= Beginning of Section =

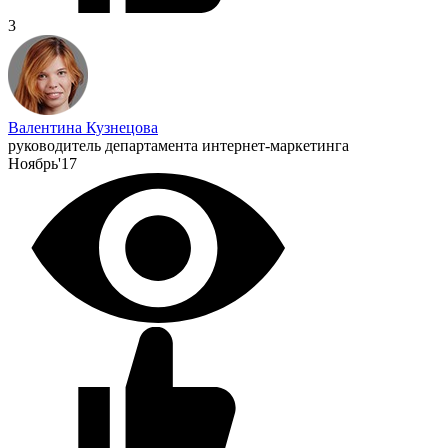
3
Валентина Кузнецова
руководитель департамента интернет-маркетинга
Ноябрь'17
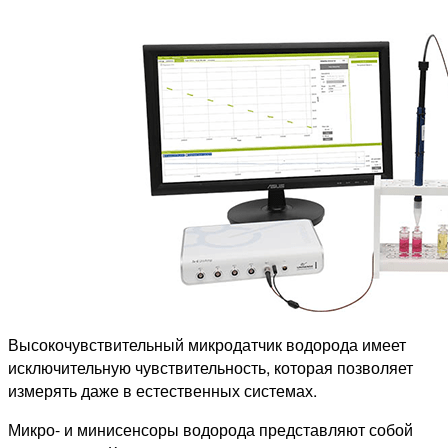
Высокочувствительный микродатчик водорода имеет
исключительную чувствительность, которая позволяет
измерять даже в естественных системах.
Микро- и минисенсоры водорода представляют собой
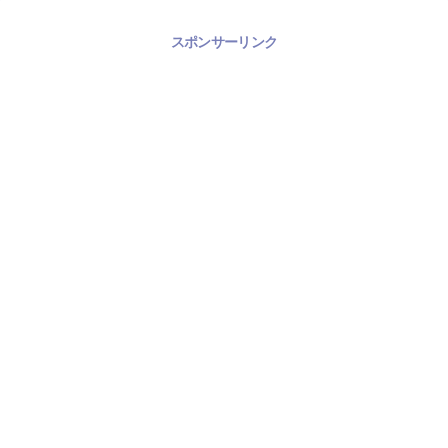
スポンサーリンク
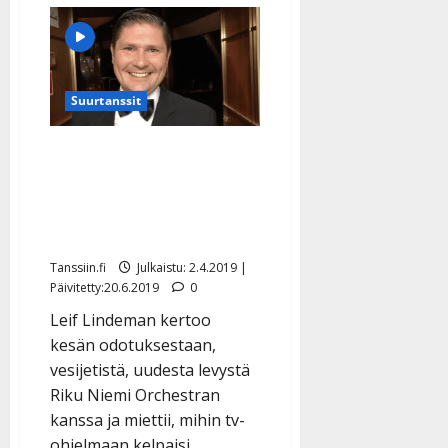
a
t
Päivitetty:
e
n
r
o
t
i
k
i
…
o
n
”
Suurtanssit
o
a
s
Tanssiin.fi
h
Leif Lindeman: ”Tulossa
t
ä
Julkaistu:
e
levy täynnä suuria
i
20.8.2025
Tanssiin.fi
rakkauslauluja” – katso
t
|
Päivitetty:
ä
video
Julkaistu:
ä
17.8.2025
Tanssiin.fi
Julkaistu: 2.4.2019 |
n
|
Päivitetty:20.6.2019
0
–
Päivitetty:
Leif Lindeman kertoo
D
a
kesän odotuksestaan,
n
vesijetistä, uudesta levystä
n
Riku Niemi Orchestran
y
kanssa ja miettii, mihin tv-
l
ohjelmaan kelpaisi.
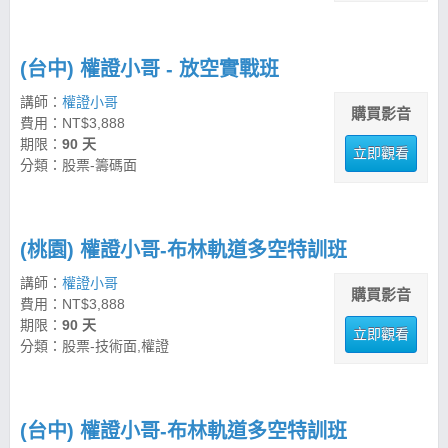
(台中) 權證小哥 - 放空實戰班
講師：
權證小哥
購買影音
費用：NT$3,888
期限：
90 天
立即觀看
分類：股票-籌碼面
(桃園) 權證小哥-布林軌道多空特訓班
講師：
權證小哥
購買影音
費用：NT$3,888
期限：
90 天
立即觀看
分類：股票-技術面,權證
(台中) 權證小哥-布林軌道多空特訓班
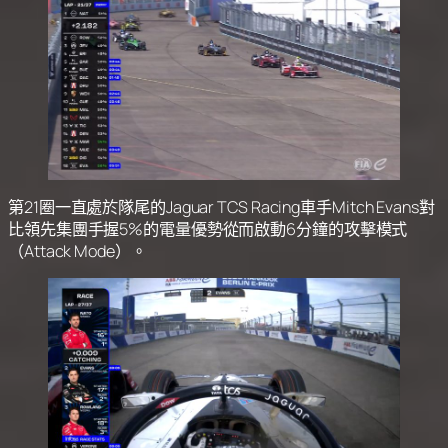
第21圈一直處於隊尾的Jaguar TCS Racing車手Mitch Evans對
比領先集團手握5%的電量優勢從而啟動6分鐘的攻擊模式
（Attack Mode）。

= End of Section =

- _Exercise details_: All lines above are to be restated word for word, with pictures excluded.

- _Solution to this problem_:
3
Валентина Кузнецова
руководитель департамента интернет-маркетинга
Ноябрь'17
Высокочувствительный микродатчик водорода имеет
исключительную чувствительность, которая позволяет
измерять даже в естественных системах.
Микро- и минисенсоры водорода представляют собой
スポンサーリンク
a
t
Päivitetty:
e
n
r
o
t
i
k
i
…
o
n
”
Suurtanssit
o
a
s
Tanssiin.fi
h
Leif Lindeman: ”Tulossa
t
ä
Julkaistu:
e
levy täynnä suuria
i
20.8.2025
Tanssiin.fi
rakkauslauluja” – katso
t
|
Päivitetty:
ä
video
Julkaistu:
ä
17.8.2025
Tanssiin.fi
Julkaistu: 2.4.2019 |
n
|
Päivitetty:20.6.2019
0
–
Päivitetty:
Leif Lindeman kertoo
D
a
kesän odotuksestaan,
n
vesijetistä, uudesta levystä
n
Riku Niemi Orchestran
y
kanssa ja miettii, mihin tv-
l
ohjelmaan kelpaisi.
(台中) 權證小哥 - 放空實戰班
講師：
權證小哥
購買影音
費用：NT$3,888
期限：
90 天
立即觀看
分類：股票-籌碼面
(桃園) 權證小哥-布林軌道多空特訓班
講師：
權證小哥
購買影音
費用：NT$3,888
期限：
90 天
立即觀看
分類：股票-技術面,權證
(台中) 權證小哥-布林軌道多空特訓班
第21圈一直處於隊尾的Jaguar TCS Racing車手Mitch Evans對
比領先集團手握5%的電量優勢從而啟動6分鐘的攻擊模式
（Attack Mode）。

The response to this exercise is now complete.